In between tracks, she shared the stories behind her songs. And halfway through, she spontaneously busted out in rap about the Trump-Kim summit!
Waa Wei (魏如萱)
Saving the best for last, the night’s highlight was Waa Wei (魏如萱). From her catchier tunes like “Ten Thousand Ways To Not Look Back 一萬個不回頭的方法” to her hit song “Only You 你啊你啊”, the audience lapped it all up with resounding cheers.
So while the crowd sang and swayed along to Waa’s songs, her slower numbers saw everyone whipping out their phone torchlights to wave in the air.
And the Taiwanese singer was a natural onstage. The mother-to-be bantered with the crowd; asking if she looked fat (to a loud “no”) and confessing her love for Singapore’s salted egg fish skin.

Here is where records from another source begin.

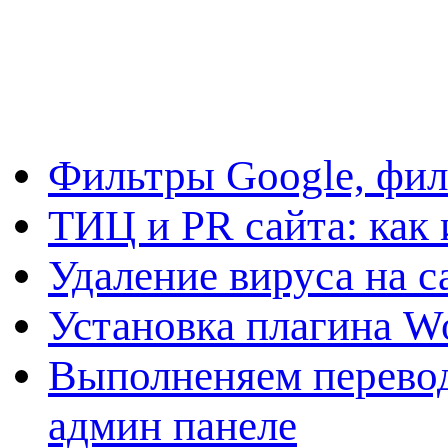
Фильтры Google, фил
ТИЦ и PR сайта: как 
Удаление вируса на с
Установка плагина W
Выполненяем перевод
админ панеле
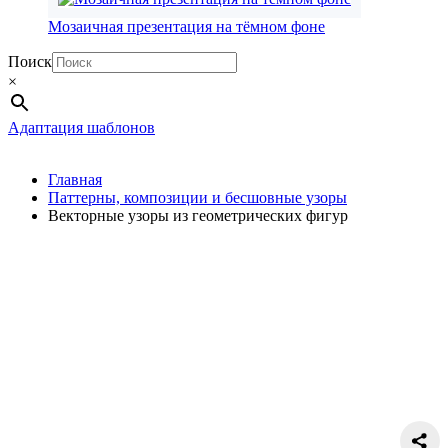
Мозаичная презентация на тёмном фоне
Поиск
×
Адаптация шаблонов
Главная
Паттерны, композиции и бесшовные узоры
Векторные узоры из геометрических фигур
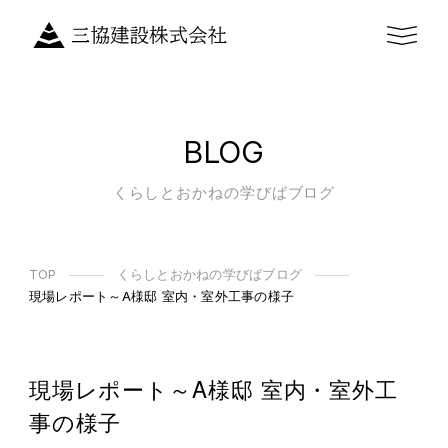
BLOG
くらしとおかねの学びばブログ
TOP
くらしとおかねの学びばブログ
現場レポート～A様邸 室内・室外工事の様子
現場レポート～A様邸 室内・室外工
事の様子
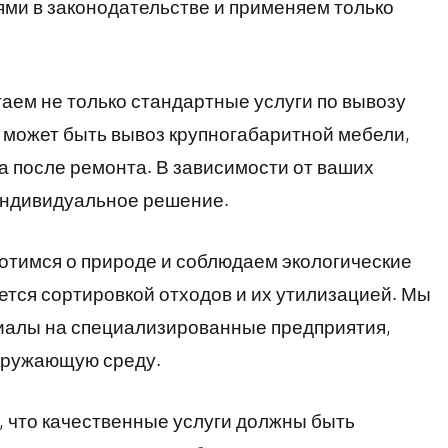
ми в законодательстве и применяем только
аем не только стандартные услуги по вывозу
 может быть вывоз крупногабаритной мебели,
а после ремонта. В зависимости от ваших
индивидуальное решение.
отимся о природе и соблюдаем экологические
тся сортировкой отходов и их утилизацией. Мы
алы на специализированные предприятия,
кружающую среду.
 что качественные услуги должны быть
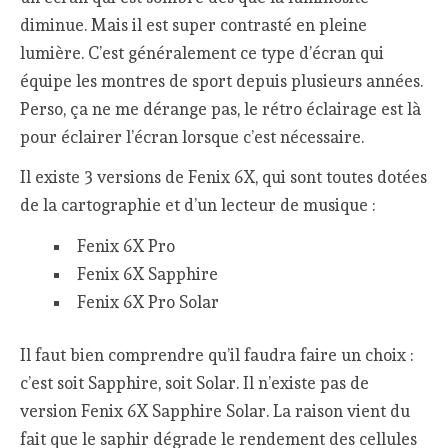
diminue. Mais il est super contrasté en pleine
lumière. C’est généralement ce type d’écran qui
équipe les montres de sport depuis plusieurs années.
Perso, ça ne me dérange pas, le rétro éclairage est là
pour éclairer l’écran lorsque c’est nécessaire.
Il existe 3 versions de Fenix 6X, qui sont toutes dotées
de la cartographie et d’un lecteur de musique :
Fenix 6X Pro
Fenix 6X Sapphire
Fenix 6X Pro Solar
Il faut bien comprendre qu’il faudra faire un choix :
c’est soit Sapphire, soit Solar. Il n’existe pas de
version Fenix 6X Sapphire Solar. La raison vient du
fait que le saphir dégrade le rendement des cellules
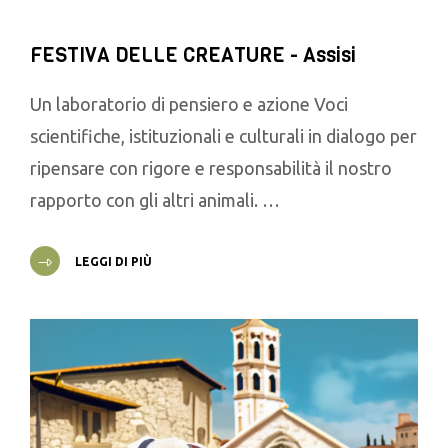
FESTIVA DELLE CREATURE - Assisi
Un laboratorio di pensiero e azione Voci
scientifiche, istituzionali e culturali in dialogo per
ripensare con rigore e responsabilità il nostro
rapporto con gli altri animali. …
LEGGI DI PIÙ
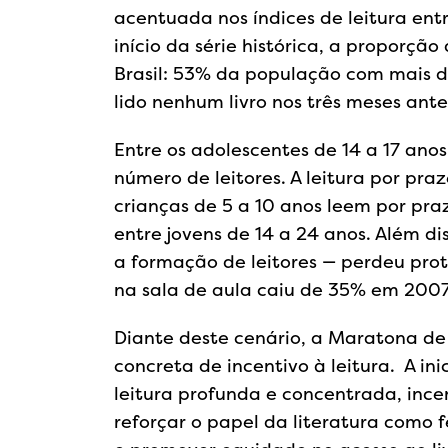
acentuada nos índices de leitura ent
início da série histórica, a proporção
Brasil: 53% da população com mais d
lido nenhum livro nos três meses ante
Entre os adolescentes de 14 a 17 an
número de leitores. A leitura por pr
crianças de 5 a 10 anos leem por pra
entre jovens de 14 a 24 anos. Além d
a formação de leitores — perdeu pro
na sala de aula caiu de 35% em 200
Diante deste cenário, a Maratona de
concreta de incentivo à leitura. A in
leitura profunda e concentrada, incen
reforçar o papel da literatura como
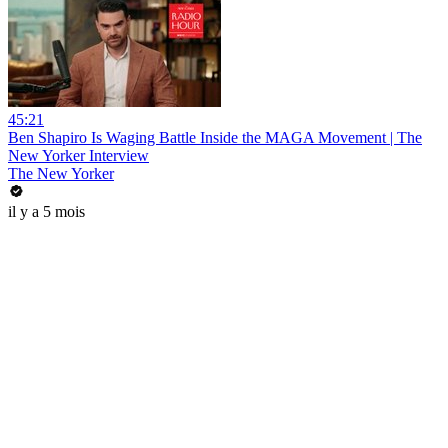
45:21
Ben Shapiro Is Waging Battle Inside the MAGA Movement | The
New Yorker Interview
The New Yorker
il y a 5 mois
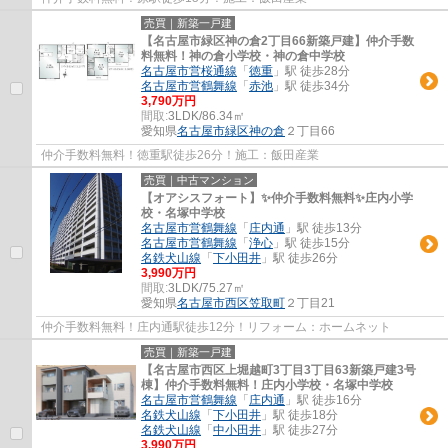
売買｜新築一戸建
【名古屋市緑区神の倉2丁目66新築戸建】仲介手数
料無料！神の倉小学校・神の倉中学校
名古屋市営桜通線
「
徳重
」駅 徒歩28分
名古屋市営鶴舞線
「
赤池
」駅 徒歩34分
3,790万円
間取:
3LDK/86.34㎡
愛知県
名古屋市緑区
神の倉
２丁目66
仲介手数料無料！徳重駅徒歩26分！施工：飯田産業
売買｜中古マンション
【オアシスフォート】✨️仲介手数料無料✨️庄内小学
校・名塚中学校
名古屋市営鶴舞線
「
庄内通
」駅 徒歩13分
名古屋市営鶴舞線
「
浄心
」駅 徒歩15分
名鉄犬山線
「
下小田井
」駅 徒歩26分
3,990万円
間取:
3LDK/75.27㎡
愛知県
名古屋市西区
笠取町
２丁目21
仲介手数料無料！庄内通駅徒歩12分！リフォーム：ホームネット
売買｜新築一戸建
【名古屋市西区上堀越町3丁目3丁目63新築戸建3号
棟】仲介手数料無料！庄内小学校・名塚中学校
名古屋市営鶴舞線
「
庄内通
」駅 徒歩16分
名鉄犬山線
「
下小田井
」駅 徒歩18分
名鉄犬山線
「
中小田井
」駅 徒歩27分
3,990万円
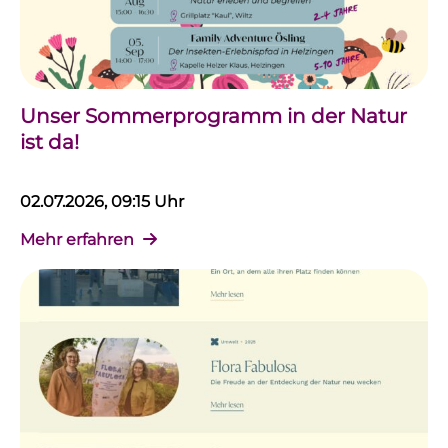
Unser Sommerprogramm in der Natur
ist da!
02.07.2026, 09:15 Uhr
Mehr erfahren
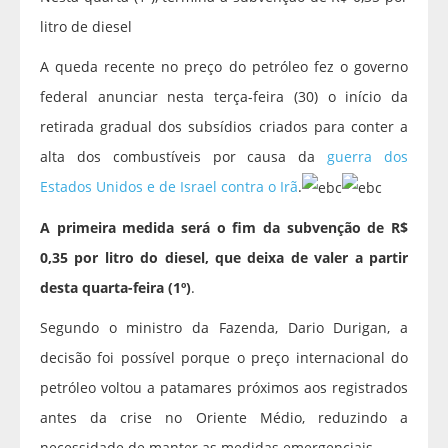
litro de diesel
A queda recente no preço do petróleo fez o governo
federal anunciar nesta terça-feira (30) o início da
retirada gradual dos subsídios criados para conter a
alta dos combustíveis por causa da
guerra dos
Estados Unidos e de Israel contra o Irã
.
A primeira medida será o fim da subvenção de R$
0,35 por litro do diesel, que deixa de valer a partir
desta quarta-feira (1º)
.
Segundo o ministro da Fazenda, Dario Durigan, a
decisão foi possível porque o preço internacional do
petróleo voltou a patamares próximos aos registrados
antes da crise no Oriente Médio, reduzindo a
necessidade de manter as medidas emergenciais.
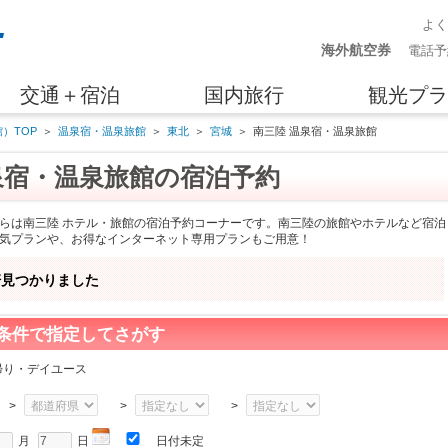
よ
海外航空券
電話予
交通＋宿泊
国内旅行
観光プラ
）TOP
＞
温泉宿・温泉旅館
＞
東北
＞
宮城
＞
南三陸 温泉宿・温泉旅館
泉宿・温泉旅館の宿泊予約
らは南三陸 ホテル・旅館の宿泊予約コーナーです。南三陸の旅館やホテルなど宿泊
気プランや、お得なインターネット専用プランもご用意！
軒見つかりました
条件で指定してさがす
帰り・デイユース
>
>
>
月
日
日付未定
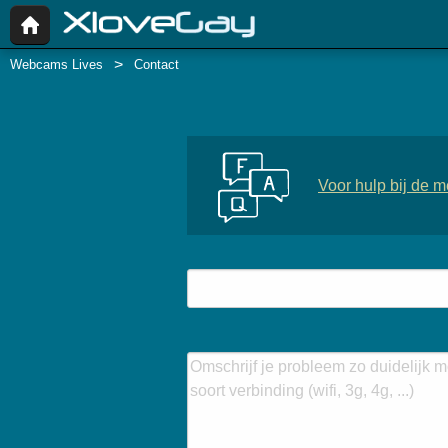
Webcams Lives
Contact
Voor hulp bij de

But her seven songs weren’t enough for everyone, who cried “encore” at the end of “Shangri-La 香格裏拉”. And encore she did – “Flying Bird 飛鳥” ended off the night on a high.
In between each main act, up-and-coming Singaporean singers took to the outdoor stage for pop-up performances.

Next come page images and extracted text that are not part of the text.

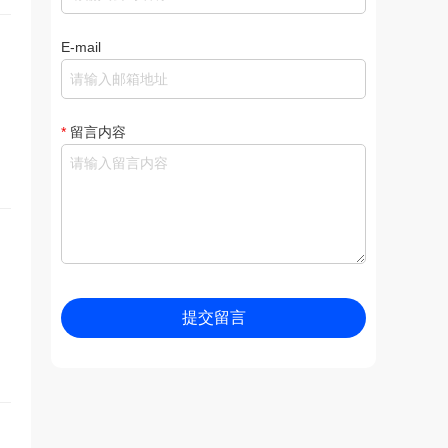
E-mail
*
留言内容
提交留言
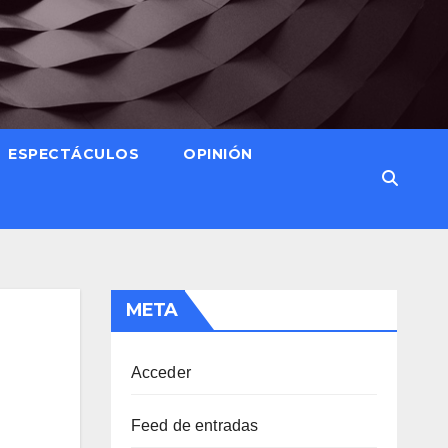
ESPECTÁCULOS
OPINIÓN
META
Acceder
Feed de entradas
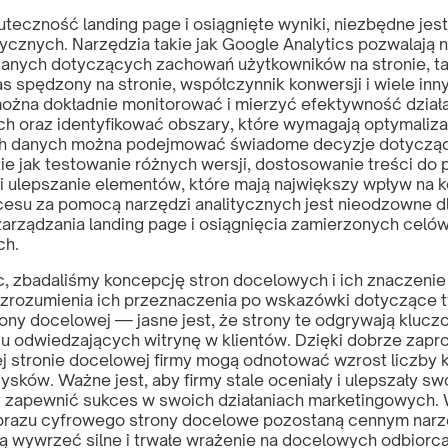
teczność landing page i osiągnięte wyniki, niezbędne jest
tycznych. Narzędzia takie jak Google Analytics pozwalają na
danych dotyczących zachowań użytkowników na stronie, tak
s spędzony na stronie, współczynnik konwersji i wiele inn
ożna dokładnie monitorować i mierzyć efektywność dział
h oraz identyfikować obszary, które wymagają optymalizac
ch danych można podejmować świadome decyzje dotycząc
ie jak testowanie różnych wersji, dostosowanie treści do 
i ulepszanie elementów, które mają największy wpływ na k
cesu za pomocą narzędzi analitycznych jest nieodzowne d
arządzania landing page i osiągnięcia zamierzonych celó
ch.
 zbadaliśmy koncepcję stron docelowych i ich znaczenie
zrozumienia ich przeznaczenia po wskazówki dotyczące 
ony docelowej — jasne jest, że strony te odgrywają klucz
u odwiedzających witrynę w klientów. Dzięki dobrze zapro
j stronie docelowej firmy mogą odnotować wzrost liczby k
zysków. Ważne jest, aby firmy stale oceniały i ulepszały sw
 zapewnić sukces w swoich działaniach marketingowych.
obrazu cyfrowego strony docelowe pozostaną cennym narz
cą wywrzeć silne i trwałe wrażenie na docelowych odbiorc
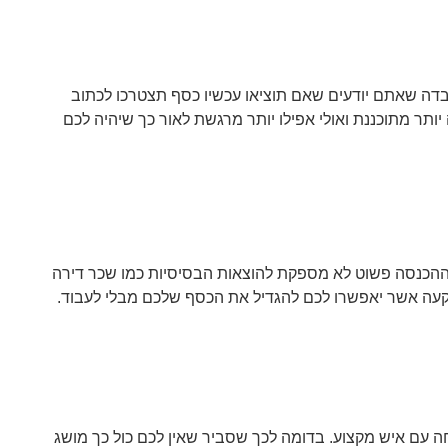
דה שאתם יודעים שאם תוציאו עכשיו כסף תצטרכו לכתוב
ותר מתוכננת ואולי אפילו יותר מרגשת לאור כך שיהיה לכם
 ההכנסה פשוט לא מספקת להוצאות הבסיסיות כמו שכר דירה
שקעה אשר יאפשרו לכם להגדיל את הכסף שלכם מבלי לעבוד.
ה עם איש מקצוע. בדומה לכך שסביר שאין לכם כול כך מושג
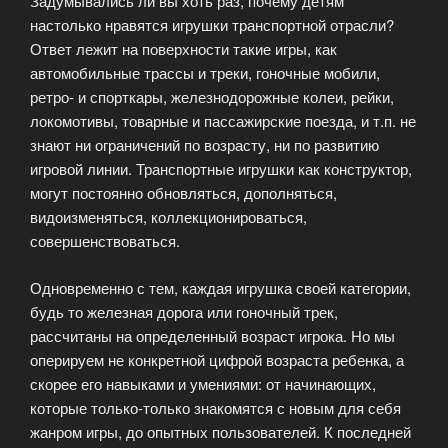
Задумывались ли вы хоть раз, почему детям
настолько нравятся игрушки транспортной отрасли?
Ответ лежит на поверхности такие игры, как
автомобильные трассы и треки, гоночные мобили,
ретро- и спорткары, железнодорожные колеи, рейки,
локомотивы, товарные и пассажирские поезда, и т.п. не
знают ни ограничений по возрасту, ни по развитию
игровой линии. Транспортные игрушки как конструктор,
могут постоянно обновляться, дополняться,
видоизменяться, коллекционироваться,
совершенствоваться.
Одновременно с тем, каждая игрушка своей категории,
будь то железная дорога или гоночный трек,
рассчитаны на определенный возраст игрока. Но мы
оперируем не конкретной цифрой возраста ребенка, а
скорее его навыками и умениями: от начинающих,
которые только-только знакомятся с новым для себя
жанром игры, до опытных пользователей. К последней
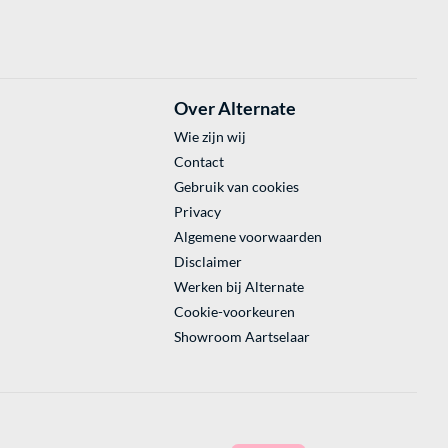
Over Alternate
Wie zijn wij
Contact
Gebruik van cookies
Privacy
Algemene voorwaarden
Disclaimer
Werken bij Alternate
Cookie-voorkeuren
Showroom Aartselaar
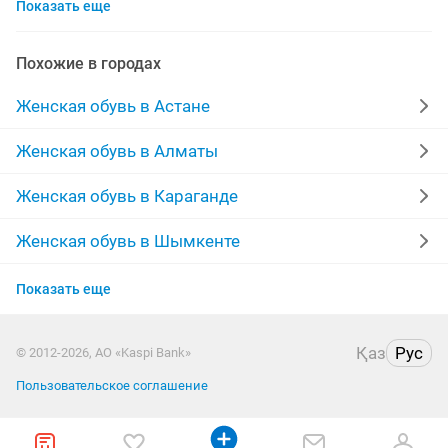
Показать еще
кроссовки женские
новые женские
женская обувь
ра
сапоги новые
Похожие в городах
сапоги резиновые
новые зимние
полусапожки
Женская обувь в Астане
кеды
сапоги зимние новые
кожаные
Женская обувь в Алматы
туфли на каблуках
осенние сапоги
лодочки
Женская обувь в Караганде
обувь новая
сапоги замшевые
reebok
Женская обувь в Шымкенте
Женская обувь в Усть-Каменогорске
шлепки
adidas
nike
сникерсы
резиновые
Показать еще
Женская обувь в Актобе
женские зимние сапоги
Қаз
Рус
© 2012-2026, АО «Kaspi Bank»
Женская обувь в Актау
Пользовательское соглашение
Женская обувь в Таразе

Calling in::music – A Treat for the Ears
Eight indie performances, six pop-up acts, and two nights of live music later, I was blown away. With a great atmosphere and music lineup, Calling in::music brought new jams and artists straight to my ears. And the music-loving me enjoyed it thoroughly.
From the huge turnout and audience’s warm response to all eight performers, it’s safe to say that Taiwanese indie music has a solid place in Singaporeans’ hearts. It just shows that styles other than mainstream Mandopop are bubbling to the surface around the world – and for that, I’m heartened.
Calling all Mandarin indie music lovers: you’ll want to be at its next edition.